UPS (Kesintisiz güç kaynağı) desteği
GUI tabanlı yönetim
iozon, netperf, OpenVPN, tmux ve diğer yardımcı programlar
FreeBSD depolarından 20.000’den fazla paket ve bağlantı noktası mevcut ve kurulabilir.
FreeNAS ‘ı peki hangi ortamlarda kullanabilirsiniz? Storage yatırımı yapmak istemiyorsanız ve ileri seviye ZFS ve Linux bilginiz var ise FreeNAS’ı kullanabilirsiniz. Özellikle VMware ortamlarında vSphere HA ve vSphere DRS gibi teknolojileri kullanmak istiyorsanız shared bir datastore’unuzun olması gerekir. Shared Datastore ihtiyaçlarınız isterseniz VSAN ile isterseniz External bir Storage ile isterseniz de fiziksel bir sunucu üzerinde diskleri ekledikten sonra FeeNAS ürününü kurup bir storage haline geetirebilirsiniz. Üstelik FreeNAS üzerinde hem ISCSI hemde Fibre Channel protokollerini kullanabilirsiniz.
https://www.ixsystems.com/blog/openzfs-keeps-your-data-safe
FreeNAS peki güvenilir mi? Buna şöyle cevap vermek istiyorum. FreeNAS’ın sağlamlığı aslında ZFS’den geliyor. ZFS çok sağlam bir dosya sisteim olduğu için FreeNAS’ı güvenli kılıyor. Yazımın başında da belirtitğim gibi FreeNAS’ın gelişmiş bir topluluğu bulunmaktadır. Burada sorularınızı sorailir ve hızlı bir şekilde cevap alabilirsiniz. Eğer isterseniz ücreti olarak support’da alabilirsiniz.

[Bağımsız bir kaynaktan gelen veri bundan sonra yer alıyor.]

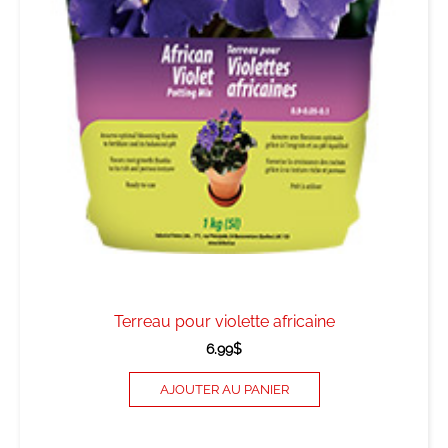
Terreau pour violette africaine
6.99
$
AJOUTER AU PANIER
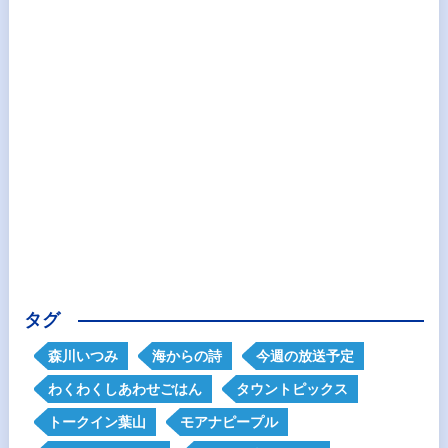
タグ
森川いつみ
海からの詩
今週の放送予定
わくわくしあわせごはん
タウントピックス
トークイン葉山
モアナピープル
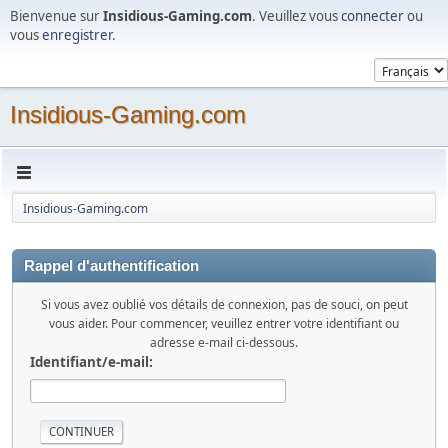
Bienvenue sur
Insidious-Gaming.com
. Veuillez vous
connecter
ou
vous
enregistrer
.
Insidious-Gaming.com
Insidious-Gaming.com
Rappel d'authentification
Si vous avez oublié vos détails de connexion, pas de souci, on peut
vous aider. Pour commencer, veuillez entrer votre identifiant ou
adresse e-mail ci-dessous.
Identifiant/e-mail:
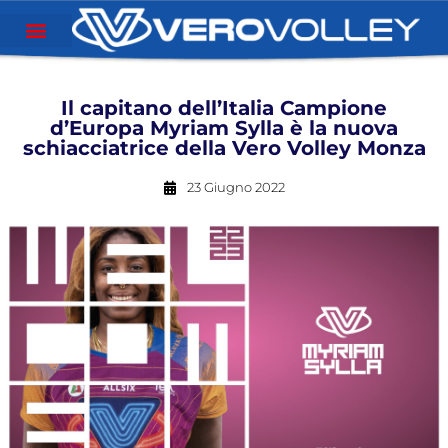
Il capitano dell’Italia Campione
d’Europa Myriam Sylla è la nuova
schiacciatrice della Vero Volley Monza
23 Giugno 2022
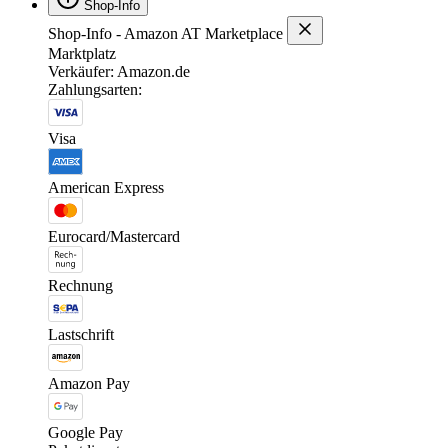
Shop-Info
Shop-Info - Amazon AT Marketplace
Marktplatz
Verkäufer: Amazon.de
Zahlungsarten:
Visa
American Express
Eurocard/Mastercard
Rechnung
Lastschrift
Amazon Pay
Google Pay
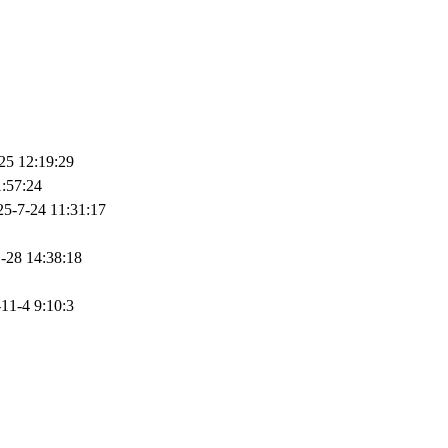
25 12:19:29
:57:24
25-7-24 11:31:17
-28 14:38:18
11-4 9:10:3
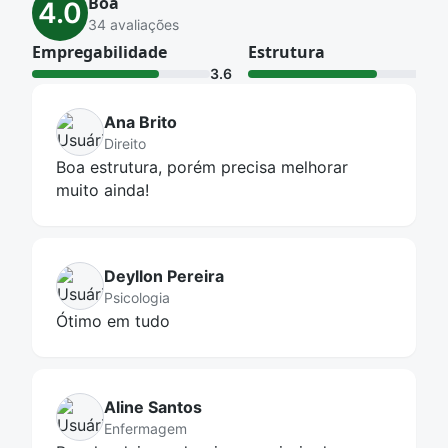
Boa
4.0
34 avaliações
Empregabilidade
Estrutura
3.6
3.6
Ana Brito
Direito
Boa estrutura, porém precisa melhorar
muito ainda!
Deyllon Pereira
Psicologia
Ótimo em tudo
Aline Santos
Enfermagem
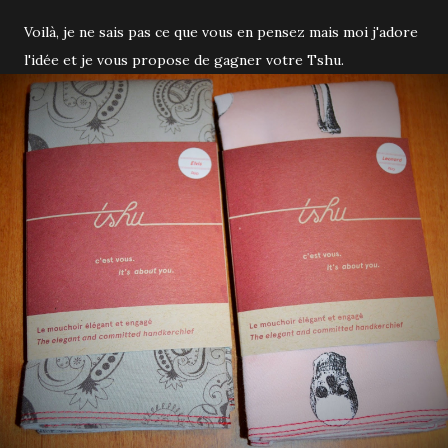
Voilà, je ne sais pas ce que vous en pensez mais moi j'adore
l'idée et je vous propose de gagner votre Tshu.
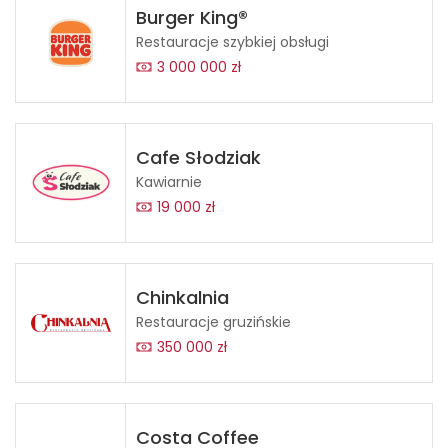
Burger King®
Restauracje szybkiej obsługi
3 000 000 zł
Cafe Słodziak
Kawiarnie
19 000 zł
Chinkalnia
Restauracje gruzińskie
350 000 zł
Costa Coffee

https://www.ixsystems.com/freenas-commercial-support/
Özellikle storage yatımı yapmak istemeyen kişilerin, firmaların hatta hosting firmalarının kullanması gereken bir ürün olduğunu düşünüyorum. VDS Satışı, VPS satışı, Cloud sunucu sataın hosting firmaları için ideal olduğunu düşünüyorum. Değerlendirmenizde fayda var 🙂
Kurulum gereksinimleri oldukça düşük ancak merak edenler aşağıdaki linki inceleyebilir. Zaten kurulum bölümünde ayrıca bunu anlatacağım. FreeNAS Nedir? isimli makalemi burada sonlandırıyorum.
https://www.freenas.org/hardware-requirements/
Umarım faydalı olmuştur.
İyi çalışmalar.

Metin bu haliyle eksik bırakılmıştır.